(Given information)

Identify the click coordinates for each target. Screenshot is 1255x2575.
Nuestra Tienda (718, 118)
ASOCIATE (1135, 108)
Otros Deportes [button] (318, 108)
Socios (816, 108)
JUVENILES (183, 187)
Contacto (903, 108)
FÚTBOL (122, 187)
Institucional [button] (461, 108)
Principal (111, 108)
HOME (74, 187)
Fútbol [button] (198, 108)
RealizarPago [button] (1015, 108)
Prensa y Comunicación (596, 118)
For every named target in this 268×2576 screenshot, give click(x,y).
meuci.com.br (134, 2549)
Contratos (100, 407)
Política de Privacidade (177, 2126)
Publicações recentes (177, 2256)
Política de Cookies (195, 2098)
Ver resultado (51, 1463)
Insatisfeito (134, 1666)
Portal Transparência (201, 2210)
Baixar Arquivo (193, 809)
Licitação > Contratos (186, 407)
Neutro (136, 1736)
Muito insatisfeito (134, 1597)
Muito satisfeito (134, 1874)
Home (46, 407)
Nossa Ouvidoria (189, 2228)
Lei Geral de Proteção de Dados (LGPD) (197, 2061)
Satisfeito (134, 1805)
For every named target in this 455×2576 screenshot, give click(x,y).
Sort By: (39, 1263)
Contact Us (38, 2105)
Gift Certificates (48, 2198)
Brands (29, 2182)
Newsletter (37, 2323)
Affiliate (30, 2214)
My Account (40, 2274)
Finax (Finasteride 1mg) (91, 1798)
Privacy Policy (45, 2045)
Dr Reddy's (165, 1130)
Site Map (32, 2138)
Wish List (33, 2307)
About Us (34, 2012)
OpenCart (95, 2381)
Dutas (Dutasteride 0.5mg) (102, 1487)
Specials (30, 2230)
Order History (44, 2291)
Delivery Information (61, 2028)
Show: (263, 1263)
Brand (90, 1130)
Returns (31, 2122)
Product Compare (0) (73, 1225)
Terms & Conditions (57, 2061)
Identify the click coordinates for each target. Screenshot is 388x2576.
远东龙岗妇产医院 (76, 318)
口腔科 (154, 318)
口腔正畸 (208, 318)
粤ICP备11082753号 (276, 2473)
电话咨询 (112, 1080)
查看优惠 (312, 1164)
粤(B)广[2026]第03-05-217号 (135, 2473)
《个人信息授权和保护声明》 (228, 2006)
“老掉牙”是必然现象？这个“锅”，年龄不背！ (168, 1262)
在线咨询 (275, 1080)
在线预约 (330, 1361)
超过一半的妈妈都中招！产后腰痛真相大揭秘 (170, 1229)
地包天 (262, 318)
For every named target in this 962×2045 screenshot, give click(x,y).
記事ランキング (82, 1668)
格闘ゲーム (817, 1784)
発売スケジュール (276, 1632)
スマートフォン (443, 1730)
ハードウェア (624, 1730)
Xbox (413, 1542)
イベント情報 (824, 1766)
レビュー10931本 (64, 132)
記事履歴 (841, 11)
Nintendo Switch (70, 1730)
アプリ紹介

(End Given information)

**What you will do:**
The line containing "Publicações recentes (177, 2256)" marks the end: copy exactly every line from the top of the data above down to it, that line included.

**Written answer:**
Identify the click coordinates for each target. Screenshot is 1255x2575.
Nuestra Tienda (718, 118)
ASOCIATE (1135, 108)
Otros Deportes [button] (318, 108)
Socios (816, 108)
JUVENILES (183, 187)
Contacto (903, 108)
FÚTBOL (122, 187)
Institucional [button] (461, 108)
Principal (111, 108)
HOME (74, 187)
Fútbol [button] (198, 108)
RealizarPago [button] (1015, 108)
Prensa y Comunicación (596, 118)
For every named target in this 268×2576 screenshot, give click(x,y).
meuci.com.br (134, 2549)
Contratos (100, 407)
Política de Privacidade (177, 2126)
Publicações recentes (177, 2256)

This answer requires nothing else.